Quelques vacances d’été à Luchon, Maman faisait une cure pour soigner son vertige de Ménière, Papa jouait au bridge. Effet probable de la cure, maman n’a jamais autant brillé au bridge qu’à Luchon. L’altitude devait mieux convenir à son radar ! Pépé et mémé nous accompagnaient en vacances. Pépé faisait sûrement du cheval quelque part. Mémé passait ses journées avec nous. Nous nous arrêtions à la terrasse d’un café toutes les après-midi pour une glace. Chocolat liégeois, profiteroles, pêche melba… Avec le diabolo, le jeu en vogue chez les enfants était de faire voler son avion sur une grande esplanade, bordée d’arbres. Les avions s’y accrochaient souvent dans les branches. J’étais le premier à grimper pour les rechercher, assez haut d’ailleurs, mais ce challenge me stimulait. Les parents me proposaient souvent des pièces que j’ai toujours refusées. Un jour, Papa avait dû beaucoup gagner au jeu, il est venu avec un avion pour chacun, selon notre âge. Le mien, le « grand raid », était orange, celui de Jacques bleu et celui d’Alain rouge. A l’occasion, papa a fait quelques balles de ping-pong avec nous. A ce moment, pour nous, il jouait très bien.
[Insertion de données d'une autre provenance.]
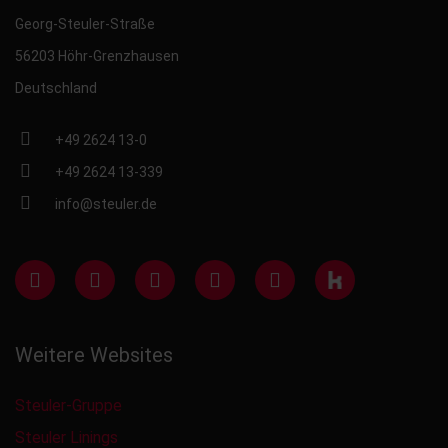
Georg-Steuler-Straße
56203 Höhr-Grenzhausen
Deutschland
+49 2624 13-0
+49 2624 13-339
info@steuler.de
Weitere Websites
Steuler-Gruppe
Steuler Linings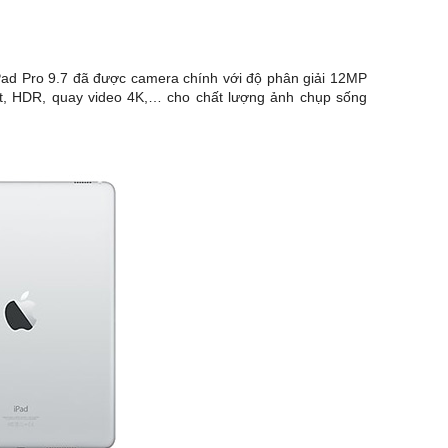
iPad Pro 9.7 đã được camera chính với độ phân giải 12MP
ặt, HDR, quay video 4K,… cho chất lượng ảnh chụp sống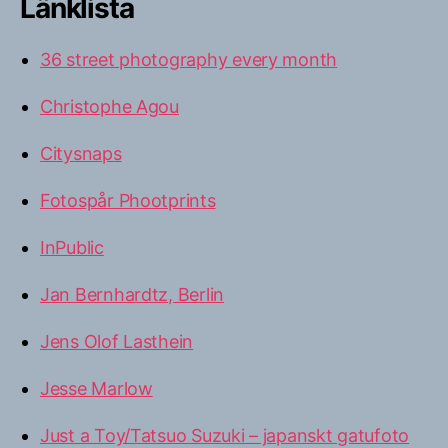
Länklista
36 street photography every month
Christophe Agou
Citysnaps
Fotospår Phootprints
InPublic
Jan Bernhardtz, Berlin
Jens Olof Lasthein
Jesse Marlow
Just a Toy/Tatsuo Suzuki – japanskt gatufoto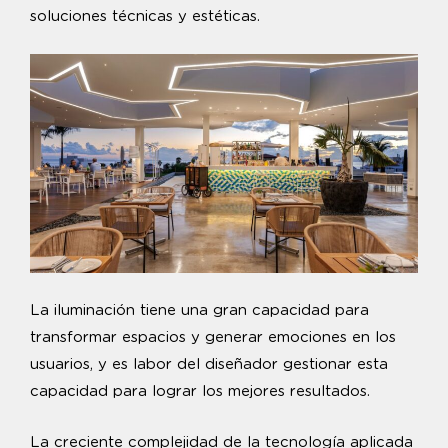
soluciones técnicas y estéticas.
La iluminación tiene una gran capacidad para
transformar espacios y generar emociones en los
usuarios, y es labor del diseñador gestionar esta
capacidad para lograr los mejores resultados.
La creciente complejidad de la tecnología aplicada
La deuxième année, après Luchon, nous sommes allés en vacances en Espagne, à Puerto de Llansa. La mer. Les coups de soleil. Le dépaysement. Visite à Cordobès de la maison de Salvador Dali. Une corrida. Parties toujours acharnées avec Jacques, 8 américain, osselets, jeu de micado avec des roseaux. Inévitablement, des disputes. Quand cela dépassait les limites, Papa arrivait et avait la main leste. Etant l’ainé et le plus fort, j’étais le premier servi. Cela a laissé des souvenirs à Alain qui était en position d’observateur mais aucun à moi.
Nous descendions aussi l’été dans le sud, en 404. Nous allions dans la villa de Huguette et Georges qui venait d’être construite. Paris-Marseille, un grand périple à cette époque sur la N7. Une succession de bouchons, spécialement à Montélimard. Je me souviens d’un trajet en 1966, pendant la finale de coupe du Monde, Angleterre – Allemagne, le dernier résultat de l’Angleterre Pendant une grande partie du voyage, nous chantions à tue tête. Un de nos hits était « Le travail, c’est la santé, rien faire c’est la conserver… » de Henry Salvador. Moins marrant, il y avait les moments où Papa fumait. Des gauloises. Alors, j’ouvrais la fenêtre. J’avais droit à la portière droite car j’avais mal au cœur et il fallait prévoir un arrêt rapide. Invariablement, Maman faisait la remarque que le temps changeait à Valence. Elle te demandait aussi de ralentir et de moins doubler. Sans beaucoup de succès.
Il fallait à Papa une ville plus grande pour trouver de meilleurs partenaires de bridge. Et, Maman voulait quitter la grisaille nivernaise. Vous avez eu votre mutation à Toulon. Nous rejoignions toute sa famille qui était à Marseille, avec le soleil en prime (ou inversement).